NSP - Parthenium hysterophorus



Family: Asteraceae

Common names: Whitetop, Whitehead, Barley flower, Congress Grass, Amargosa, Escoba Amarga

An erect annual herb with alternate, deeply-dissected leaves, growing up to 2 m tall with much branched inflorescences bearing white flower heads and numerous obovoid, smooth and black achenes.

Parthenium is a native of tropical America and was introduced into Africa, Asia and Oceania in cereal and grass seed shipments from U.S.A. during the 1950s.

Parthenium is wide-spread in grassland, fruit tree orchards and arable land in neutral and acid soils.

In Central America and the Caribbean area parthenium mainly thrives in areas repeatedly treated with paraquat or with certain soil-acting herbicides selectively used in vegetable and legume crops such as trifluralin, diphenamid and others.

The germination of parthenium reaches a maximum 1-6 months after the achenes ripen. The seeds are not able to germinate in soil below a depth of 5 cm. In the Caribbean area parthenium flowers 30-45 days after germination and the whole plant cycle is completed within about 5 months, with a single plant producing an average of 810 flower heads.

In infested crop areas deep ploughing during the land preparation can reduce the stand of parthenium weed. In small areas hand hoeing during the early growth stages prevents flowering. Hoeing mature plants is ineffective because of regrowth from crown buds. In India, in heavy infested areas, replacement of parthenium has been achieved through the use of plants of Cassia spp.. Such a practice consists in manual removal of parthenium plants and subsequent seeding of Cassia plants (C. sericea or C. uniflora Mill.), population size of which increased with time in relation to that of parthenium. Two years later Cassia:parthenium ratio was higher than 21:1.

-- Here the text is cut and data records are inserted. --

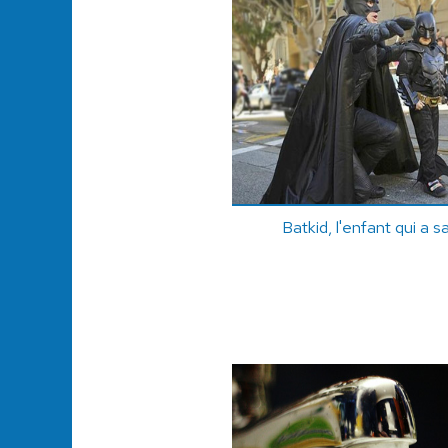
Batkid, l'enfant qui a 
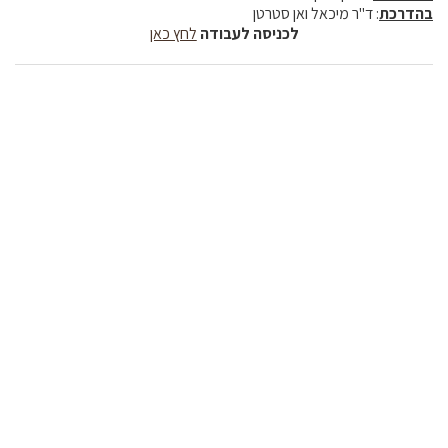
בהדרכת
: ד"ר מיכאל ואן סטרטן
לכניסה לעבודה
לחץ כאן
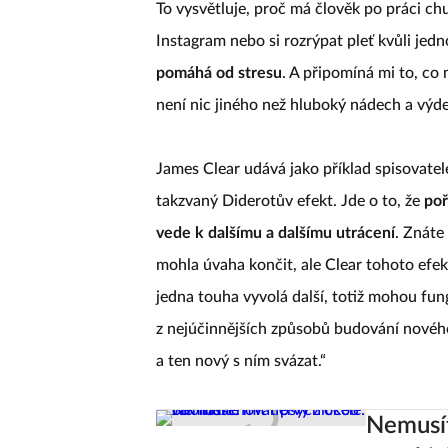
To vysvětluje, proč má člověk po práci chu
Instagram nebo si rozrýpat pleť kvůli je
pomáhá od stresu
. A připomíná mi to, co 
není nic jiného než hluboký nádech a výdec
James Clear udává jako příklad spisovate
takzvaný Diderotův efekt. Jde o to, že
poř
vede k dalšímu a dalšímu utrácení
. Znáte
mohla úvaha končit, ale Clear tohoto efektu
jedna touha vyvolá další, totiž mohou fu
z nejúčinnějších způsobů budování nového 
a ten nový s ním svázat.“
Nemusít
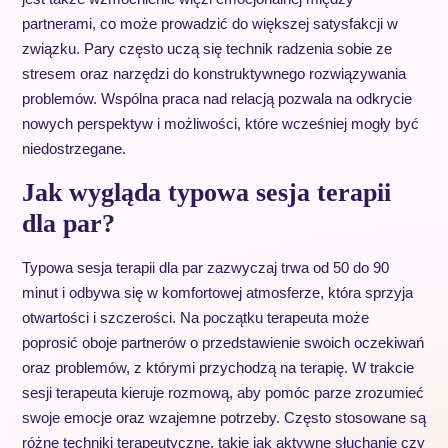
partnerami, co może prowadzić do większej satysfakcji w
związku. Pary często uczą się technik radzenia sobie ze
stresem oraz narzędzi do konstruktywnego rozwiązywania
problemów. Wspólna praca nad relacją pozwala na odkrycie
nowych perspektyw i możliwości, które wcześniej mogły być
niedostrzegane.
Jak wygląda typowa sesja terapii
dla par?
Typowa sesja terapii dla par zazwyczaj trwa od 50 do 90
minut i odbywa się w komfortowej atmosferze, która sprzyja
otwartości i szczerości. Na początku terapeuta może
poprosić oboje partnerów o przedstawienie swoich oczekiwań
oraz problemów, z którymi przychodzą na terapię. W trakcie
sesji terapeuta kieruje rozmową, aby pomóc parze zrozumieć
swoje emocje oraz wzajemne potrzeby. Często stosowane są
różne techniki terapeutyczne, takie jak aktywne słuchanie czy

Parthenium weed is not controlled by several well known herbicides, such as paraquat trifluralin, diphenamid, napropamide and the acetanilides, alachlor, metolachlor and propachlor (Labrada 1990). In citrus, coffee and banana plantations treated repeatedly with paraquat parthenium has become the predominant species within one year. Similar infestations have ocurred in vegetable and legume fields treated for several years with trifluralin.

Fomesafen in soyabean, metribuzin in potatoes and tomatoes, linuron and oxadiazon in onions and garlic, and 2,4 D in maize and pastures are among the most effective herbicides for the control of parthenium. Previous testing of any of these herbicides in local conditions is required before its application in large fields.

In some situations it is useful to determine the economical threshold of parthenium in affected crop areas as an aid to decision-making on the need for costly chemical control.

It is a common weed in several annual and perennial crops in hot climatic conditions.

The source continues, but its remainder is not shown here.